Cash is still king when it comes to buying things like a cup of coffee, pack of gum or a pint of beer in the U.S. Why? Because it’s faster and often more convenient, especially when it comes to the little stuff. 

Those were the results of a report by CreditCards.com, an independent card comparison service. The company commissioned a July survey of more than 2,500 adults in the U.S. According to the study, nearly half of Americans preferred cash for purchases under $10. As for contactless cards and mobile payments, those tended to be most popular among the younger, millennial crowd.
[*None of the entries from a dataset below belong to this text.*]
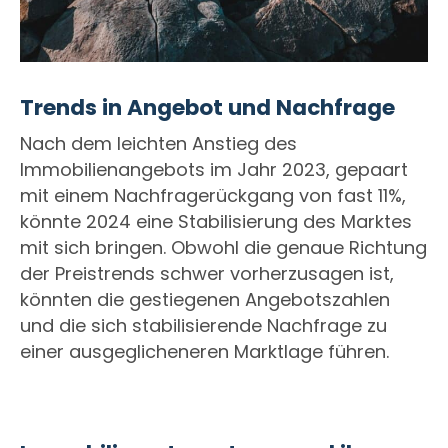
Trends in Angebot und Nachfrage
Nach dem leichten Anstieg des
Immobilienangebots im Jahr 2023, gepaart
mit einem Nachfragerückgang von fast 11%,
könnte 2024 eine Stabilisierung des Marktes
mit sich bringen. Obwohl die genaue Richtung
der Preistrends schwer vorherzusagen ist,
könnten die gestiegenen Angebotszahlen
und die sich stabilisierende Nachfrage zu
einer ausgeglicheneren Marktlage führen.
Even among rewards credit cardholders, 43% of them said cash was their go-to payment method while 31% favored debit and a mere 26% preferred credit. 

The biggest reason rewards credit cardholders preferred to pay with cash or debit: it’s easier or quicker. Other popular reasons to use cash or debit for small purchases included concerns over credit card debt, stores having credit card minimums or fees for small purchases. Others said they didn’t have an incentive, and some thought it was rude.

Among rewards cardholders, millennials (ages 23-38) were the most likely to use a credit card for small purchases (33%). The numbers dropped to 24% of gen xers (ages 39-54) and 22% of baby boomers (ages 55-73). Higher earners and those with more education were more likely to reach for a credit card in these instances, the study showed. 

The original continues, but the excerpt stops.